Volunteers play vital roles in helping the Library further its mission of building an educated and vibrant community through access to information and opportunities. Each month we introduce you to and highlight the work of some of these generous individuals.
Meet Jeremy Anderberg
There is only one thing Jeremy Anderberg likes more than reading books – and that’s writing about them. A Digital Experience volunteer with Jeffco Library, Jeremy started reading at a very young age. He was only slightly older when his proclivity for reviewing the written word took hold.
“We’d go to the library and my mom would let me pick out any book to read,” Jeremy says. “But the deal was that I also had to write an essay about it. I actually enjoyed doing the ‘assignments.’ In retrospect I think that’s when I started to develop critical thinking skills.”
Those skills have served Jeremy well, professionally, as he’s currently the Managing Editor and Podcast Producer for The Art of Manliness, a popular online men’s magazine.
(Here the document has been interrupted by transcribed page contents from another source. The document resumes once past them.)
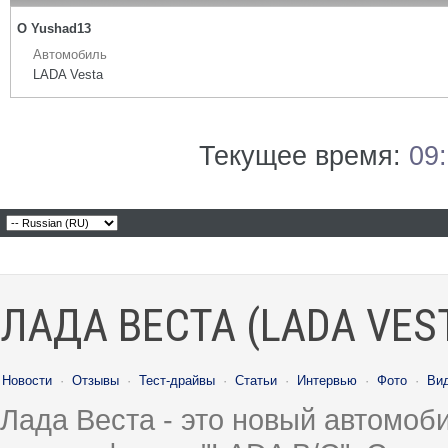
О Yushad13
Автомобиль
LADA Vesta
Текущее время:
09
ЛАДА ВЕСТА (LADA VES
Новости
·
Отзывы
·
Тест-драйвы
·
Статьи
·
Интервью
·
Фото
·
Ви
Лада Веста - это новый автомо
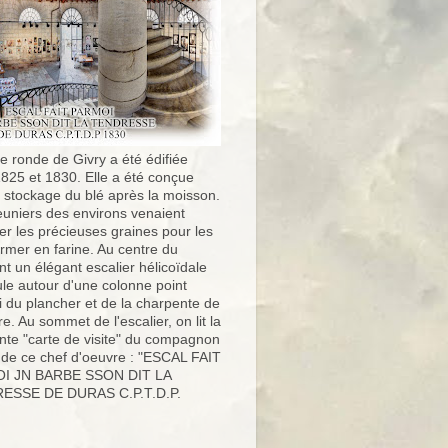
e ronde de Givry a été édifiée
1825 et 1830. Elle a été conçue
e stockage du blé après la moisson.
uniers des environs venaient
er les précieuses graines pour les
ormer en farine. Au centre du
t un élégant escalier hélicoïdale
ule autour d'une colonne point
i du plancher et de la charpente de
ure. Au sommet de l'escalier, on lit la
nte "carte de visite" du compagnon
 de ce chef d'oeuvre : "ESCAL FAIT
I JN BARBE SSON DIT LA
ESSE DE DURAS C.P.T.D.P.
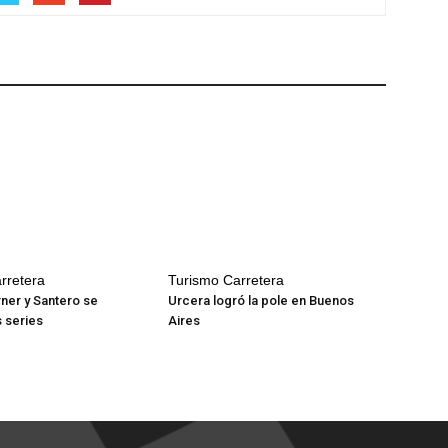
rretera
Turismo Carretera
ner y Santero se
Urcera logró la pole en Buenos
s series
Aires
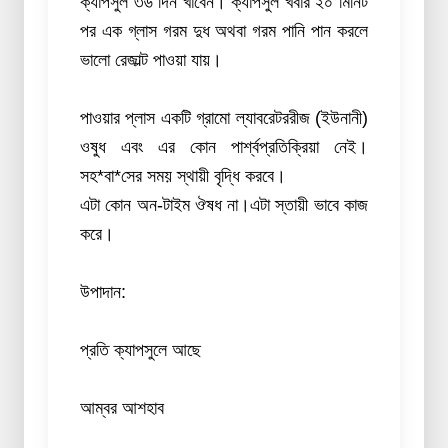
ক্যাপসুল ৩৬ দিন খাবেন। ক্যাপসুল খবার ২০ মিনিট
পর এক গ্লাস গরম দুধ অথবা গরম পানি পান করলে
ভালো রেজাল্ট পাওয়া যায়।
পাওয়ার প্লাস একটি গ্রামো ল্যাবরেটররীজ (ইউনানী)
ওষুধ এবং এর কোন পার্শ্বপ্রতিক্রিয়া নেই।
সহ*বা*সের সময় স্থায়ী বৃদ্ধি করবে।
এটা কোন অন-টাইম ঔষধ না।এটা স্তায়ী ভাবে কাজ
করে।
উপাদান:
প্রতি ক্যাপসুলে আছে
আম্বর আশহাব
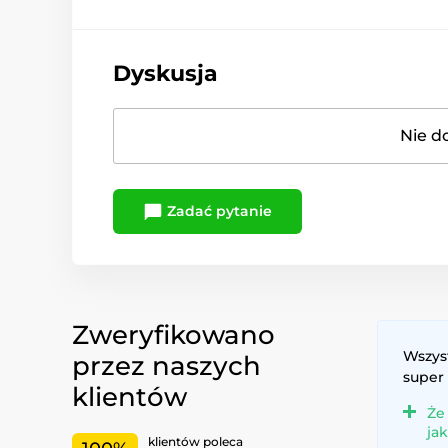
Dyskusja
Nie d
Zadać pytanie
Zweryfikowano
Wszys
przez naszych
super
klientów
Że
ja
klientów poleca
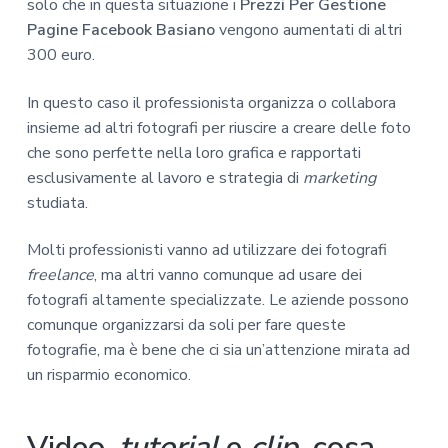
solo che in questa situazione i
Prezzi Per Gestione
Pagine Facebook Basiano
vengono aumentati di altri
300 euro.
In questo caso il professionista organizza o collabora
insieme ad altri fotografi per riuscire a creare delle foto
che sono perfette nella loro grafica e rapportati
esclusivamente al lavoro e strategia di
marketing
studiata.
Molti professionisti vanno ad utilizzare dei fotografi
freelance
, ma altri vanno comunque ad usare dei
fotografi altamente specializzate. Le aziende possono
comunque organizzarsi da soli per fare queste
fotografie, ma è bene che ci sia un’attenzione mirata ad
un risparmio economico.
Video,
tutorial
e
clip
, cosa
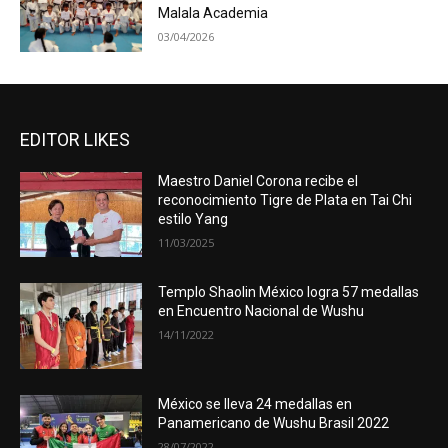
Malala Academia
03/04/2026
EDITOR LIKES
Maestro Daniel Corona recibe el
reconocimiento Tigre de Plata en Tai Chi
estilo Yang
11/03/2025
Templo Shaolin México logra 57 medallas
en Encuentro Nacional de Wushu
14/11/2022
México se lleva 24 medallas en
Panamericano de Wushu Brasil 2022
28/07/2022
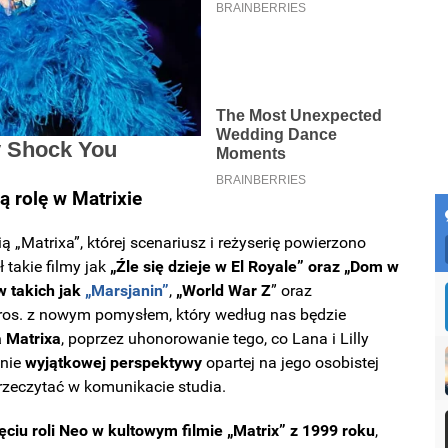
ą rolę w Matrixie
ą „Matrixa”, której scenariusz i reżyserię powierzono
 takie filmy jak
„Źle się dzieje w El Royale” oraz „Dom w
w takich jak
„Marsjanin”
,
„World War Z
” oraz
Bros. z nowym pomysłem, który według nas będzie
a Matrixa
, poprzez uhonorowanie tego, co Lana i Lilly
anie
wyjątkowej perspektywy
opartej na jego osobistej
 przeczytać w komunikacie studia.
ęciu roli Neo w kultowym filmie „Matrix” z 1999 roku
,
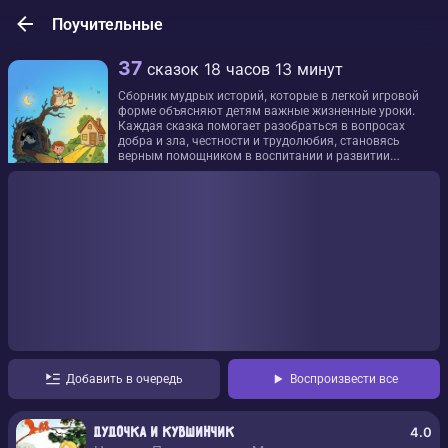
Поучительные
37
сказок
18 часов 13 минут
Сборник мудрых историй, которые в легкой игровой
форме объясняют детям важные жизненные уроки.
Каждая сказка помогает разобраться в вопросах
добра и зла, честности и трудолюбия, становясь
верным помощником в воспитании и развитии
личности ребенка.
Добавить в очередь
Воспроизвести все
4.0
Дудочка и кувшинчик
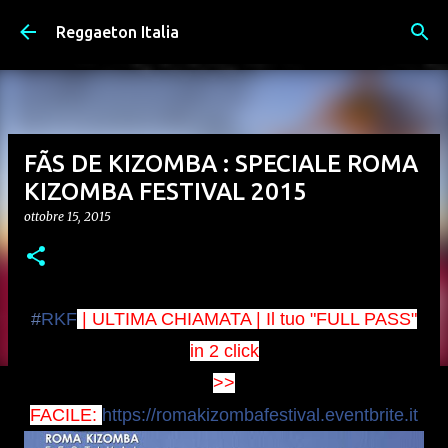
Passa ai contenuti principali
Reggaeton Italia
FÃS DE KIZOMBA : SPECIALE ROMA
KIZOMBA FESTIVAL 2015
ottobre 15, 2015
‪#‎
RKF‬
| ULTIMA CHIAMATA | Il tuo "FULL PASS"
in 2 click
>>
FACILE:
https://romakizombafestival.eventbrite.it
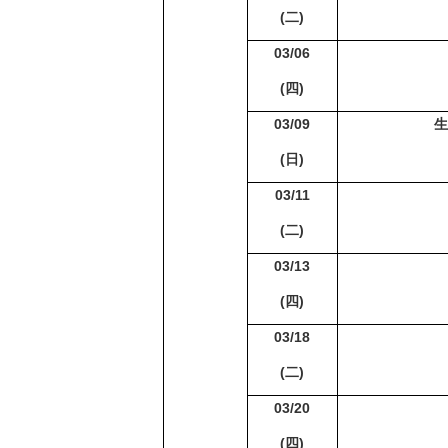
(
二)
03/06
(
四)
03/09
生
(
日)
03/11
(
二)
03/13
(
四)
03/18
(
二)
03/20
(
四)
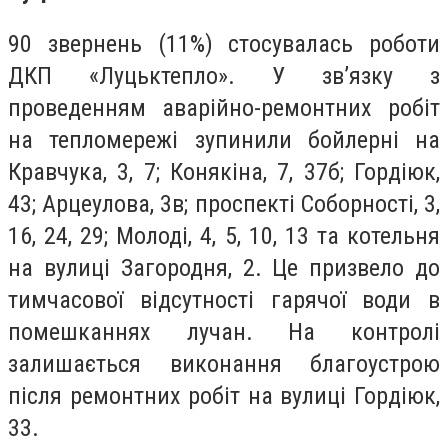
90 звернень (11%) стосувалась роботи
ДКП «Луцьктепло». У зв’язку з
проведенням аварійно-ремонтних робіт
на тепломережі зупинили бойлерні на
Кравчука, 3, 7; Конякіна, 7, 37б; Гордіюк,
43; Арцеулова, 3в; проспекті Соборності, 3,
16, 24, 29; Молоді, 4, 5, 10, 13 та котельня
на вулиці Загородня, 2. Це призвело до
тимчасової відсутності гарячої води в
помешканнях лучан. На контролі
залишається виконання благоустрою
після ремонтних робіт на вулиці Гордіюк,
33.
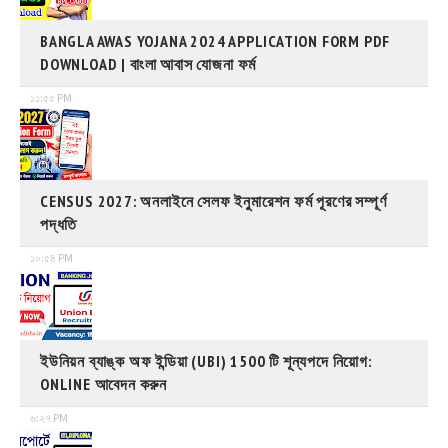
BANGLA AWAS YOJANA 2024 APPLICATION FORM PDF
DOWNLOAD | বাংলা আবাস যোজনা ফর্ম
১১:৫৫ PM
CENSUS 2027: অনলাইনে সেলফ ইনুমারেশন ফর্ম পূরণের সম্পূর্ণ
পদ্ধতি
১০:৫৪ PM
ইউনিয়ন ব্যাঙ্ক অফ ইন্ডিয়া (UBI) 1500 টি শূন্যপদে নিয়োগ:
ONLINE আবেদন করুন
৬:২৭ PM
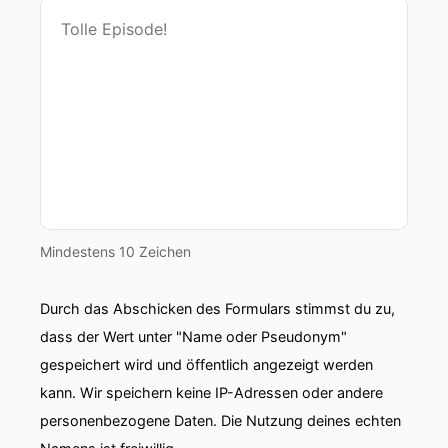
Mindestens 10 Zeichen
Durch das Abschicken des Formulars stimmst du zu,
dass der Wert unter "Name oder Pseudonym"
gespeichert wird und öffentlich angezeigt werden
kann. Wir speichern keine IP-Adressen oder andere
personenbezogene Daten. Die Nutzung deines echten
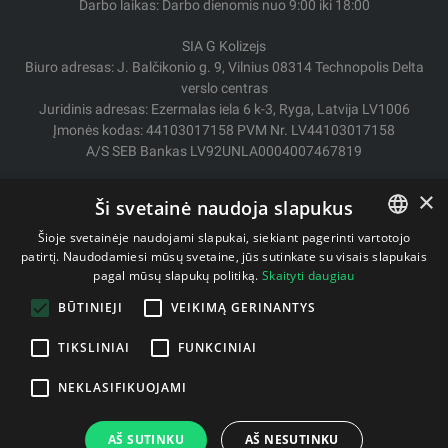
Darbo laikas: Darbo dienomis nuo 9:00 iki 18:00
SIA G Kolizejs
Biuro adresas: J. Balčikonio g. 9, Vilnius 08314 Technopolis Delta
verslo centras
Juridinis adresas: Ezermalas iela 6 k-3, Ryga, Latvija LV1006
Įmonės kodas: 44103017158 PVM Nr. LV44103017158
A/S SEB Bankas LV92UNLA0004007467819
Pristatymas / Grąžinimas
×
Ši svetainė naudoja slapukus
Mokėjimo būdai
Pirkimo sąlygos
Šioje svetainėje naudojami slapukai, siekiant pagerinti vartotojo
Kontaktai
patirtį. Naudodamiesi mūsų svetaine, jūs sutinkate su visais slapukais
LITHUANIAN
pagal mūsų slapukų politiką.
Skaityti daugiau
Privatumo politika
ENGLISH
BŪTINIEJI
VEIKIMĄ GERINANTYS
TIKSLINIAI
FUNKCINIAI
Autorinės teisės © 2011- 2026 fitstore.lt
NEKLASIFIKUOJAMI
AŠ SUTINKU
AŠ NESUTINKU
“It features content that I can read and not feel so shallow – so, in other words, it’s not just about fitness and cars. The magazine started back in 2008 and I came on board about four years later. I did some proofreading and a little writing, but now I have my hand in almost everything.”
Still, a good deal of what Jeremy writes and produces for The Art of Manliness is about books, which makes sense, because the man reads. Like, tons. The book that turned him into a tried and true bibliophile as a youngster was Holes by Louis Sachar.
“I was completely entranced by that book,” Jeremy remembers. “I mean, I loved to read but that was the first time that I realized that words on a page could come alive so vividly.” Fast forward a couple of dozen years and Jeremy now shares his love for the written word with his three young children, reading aloud to them every night.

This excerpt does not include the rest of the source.